The book About Face 3  is full of useful principles.

  • On innovating: only break convention if doing so adds value.
Laws of simplicity book:
  • Reduce
  • Group
  • Hide
Dan Saffer wrote on how to achieve simplicity:
  • Remove features. The more features you have, the more complexity you have.
  • Hide features. Use menus, tabs, dropdowns, etc. to make features available, but not seen until needed.
  • Organize features. Cluster like features, content, and controls together under a single area (which can be hidden).
  • Tightly align the user’s mental model with the product’s conceptual model. The closer you get, the simpler it will seem.
  • Make every choice visible. Rather than hiding all choices under a dropdown, for instance, show them all.
  • Conversely, hide some choices if there are too many to be reasonably scanned.
  • Reduce choice. Take away customization and limit choices to the most often used.
  • Smart defaults. Have them. Make them visible.
  • Shortcuts. Make shortcuts to the most used actions in the product.
  • Distribute functionality to the right platform. Decide where functionality should logically be located: device, desktop, web. Don’t cram everything onto one platform unless it makes sense to do so.

Functional beauty by  :

  • Usability. Peak performance comes when user goals are met consistently through flawless functionality and error-free interaction. If the product breaks down, it will slow down user productivity and cause frustrating disengagements.
  • Usability. Seamless interaction depends on the quality of the feedback and direction designers are able to incorporate into navigation elements, warning messages, notifications, and the like. If users are left wondering what to do or believing something is not working right, they will no longer enjoy using the product.
  • Familiarity (convention) and ingenuity (innovation). Ingenuity in design is a powerful emotive tool because it engages the user at a deeper level: its novelty excites and its out-of-this-world character converts early adopters into raving fans. Curiosity feeds more positive emotions than familiarity and creates new touch points that resonate with specific user needs.
Joshua Porter:
Joshua Kaufman (product designer):
  1. “Simplicity is the ultimate sophistication.” — da Vinci
  2. The best deliverables are prototypes.
  3. Sketching is the most effective design method.
  4. Creativity comes from everywhere.
  5. Design is writing.
  6. Interruption is the enemy of productivity.
  7. Being healthy leads to better work.
  8. A great culture is the byproduct of great behavior.
  9. Design is at the heart of great companies.
  10. Design is never done.
Random laws:
  • Remove stuff till the design breaks.
  • If novices can use it, chances are intermediates and expert users will quickly also find what they’re looking for.
  • Links are for navigation, buttons are for actions
UI specific laws
  • When to use radiobuttons versus dropdowns versus link lists versus …
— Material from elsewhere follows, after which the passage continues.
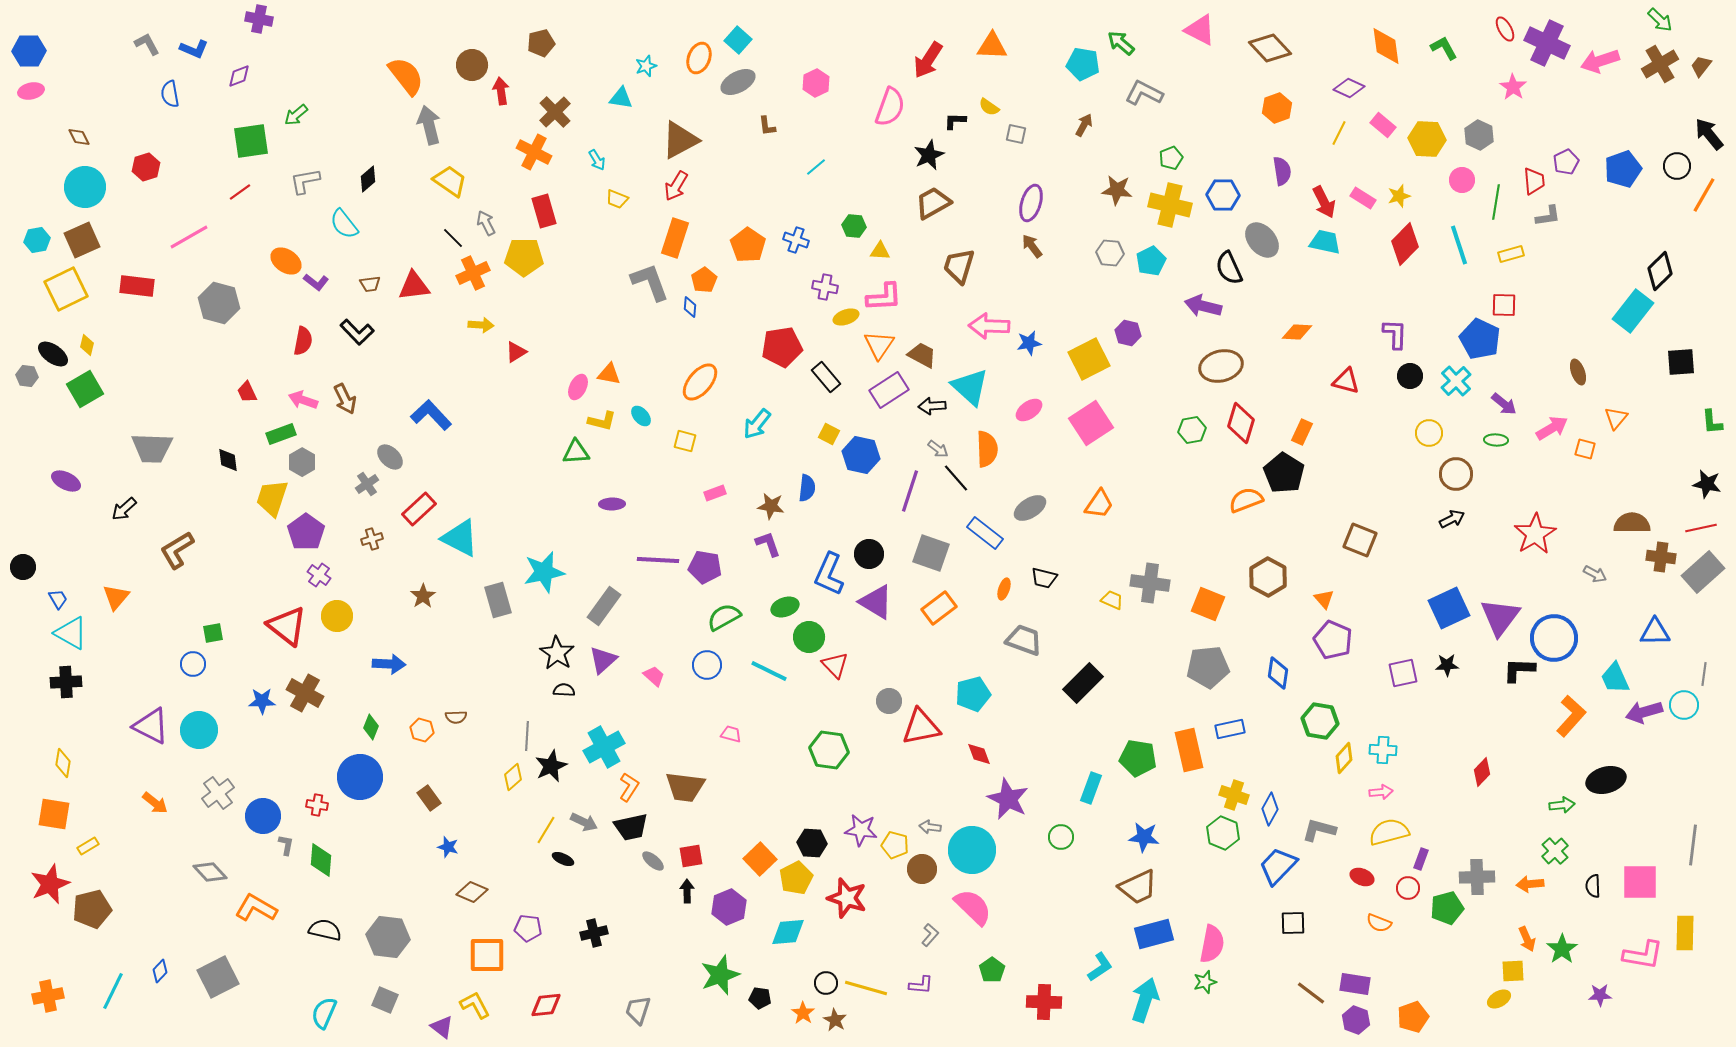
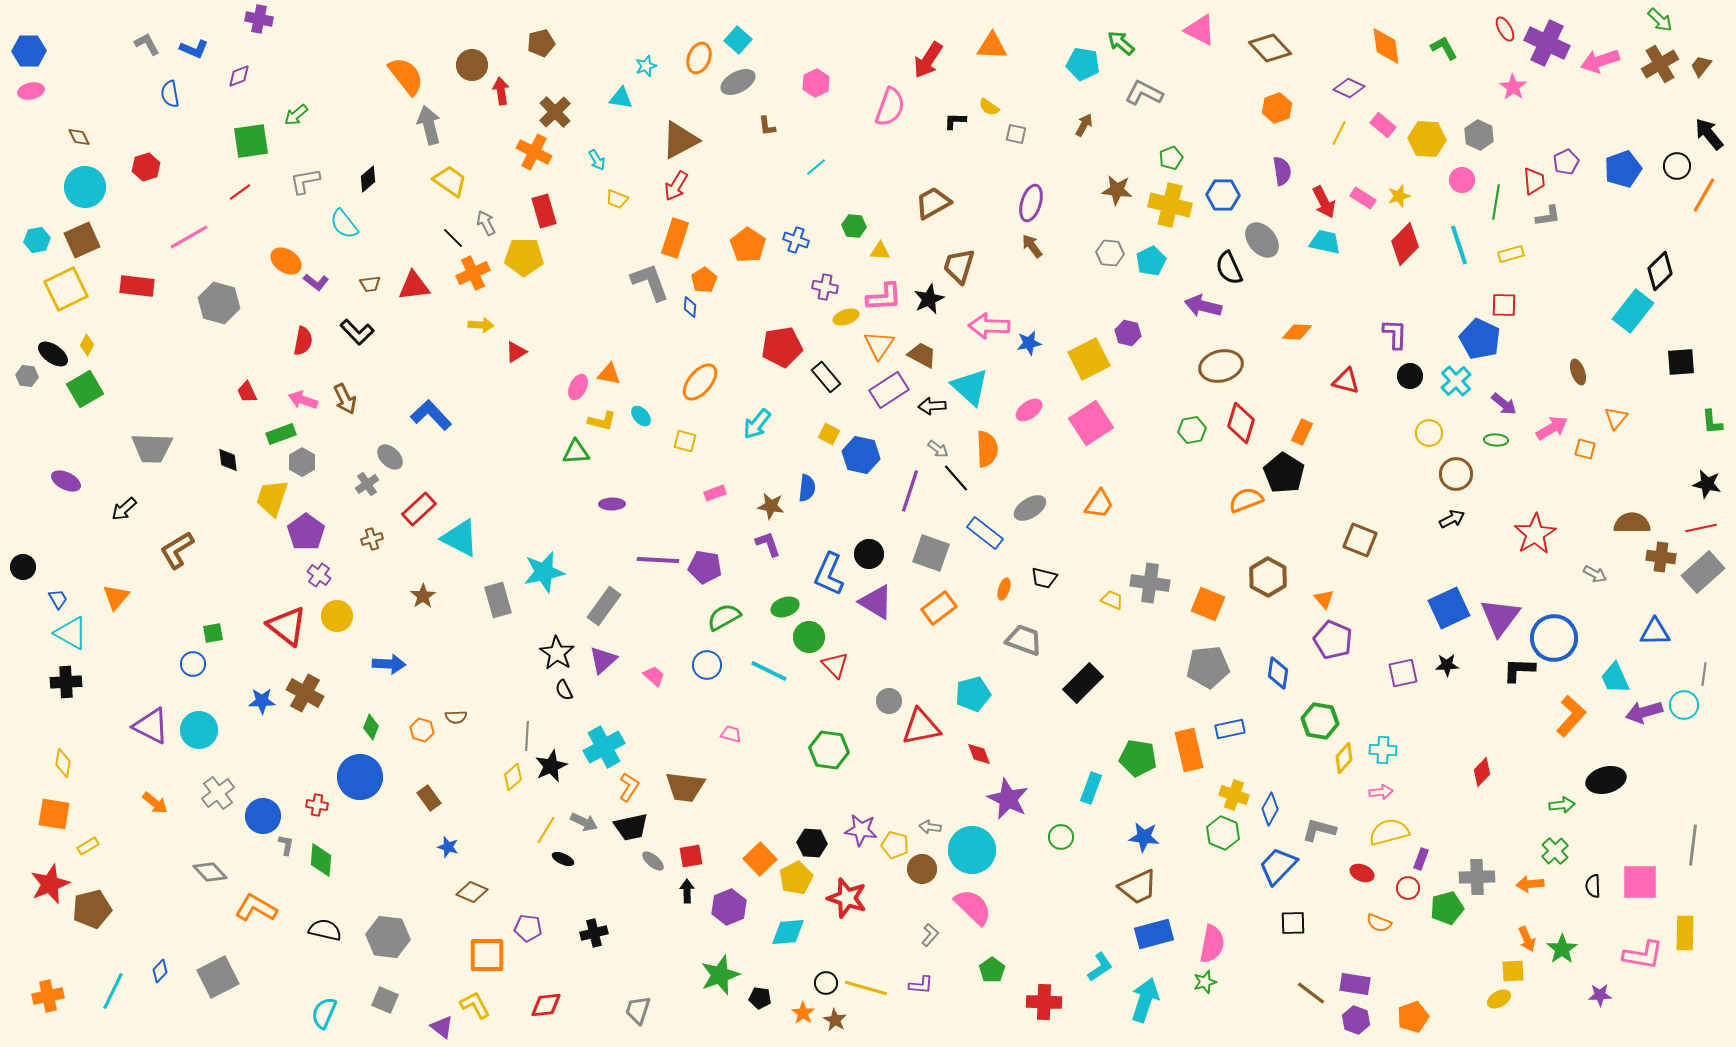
black star at (929, 155): moved 144 px down
yellow diamond at (87, 345): rotated 15 degrees clockwise
black semicircle at (564, 690): rotated 120 degrees counterclockwise
red ellipse at (1362, 877): moved 4 px up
Usability is highly correlated with NPS. Read more that at
Possible indicators of low usability (to ask users; from one questionnaire: the System Usability Score) :

1. I think that I would like to use this system frequently.   (stickyness)
2. I found the system unnecessarily complex.     (simplicity)
3. I thought the system was easy to use.    (ease of use)
4. I think that I would need the support of a technical person to be able to use this system.     (simplicity)
5. I found the various functions in this system were well integrated.     (navigation?)
6. I thought there was too much inconsistency in this system.     (consistency)
7. I would imagine that most people would learn to use this system very quickly.      (learnability)
8. I found the system very cumbersome to use.      (intuitiveness)
9. I felt very confident using the system.     (ease of use / task performance speed / error rate)     +praised by link  (do you feel stupid?) Rational: if a system makes user feels stupid
10. I needed to learn a lot of things before I could get going with this system   (learnability)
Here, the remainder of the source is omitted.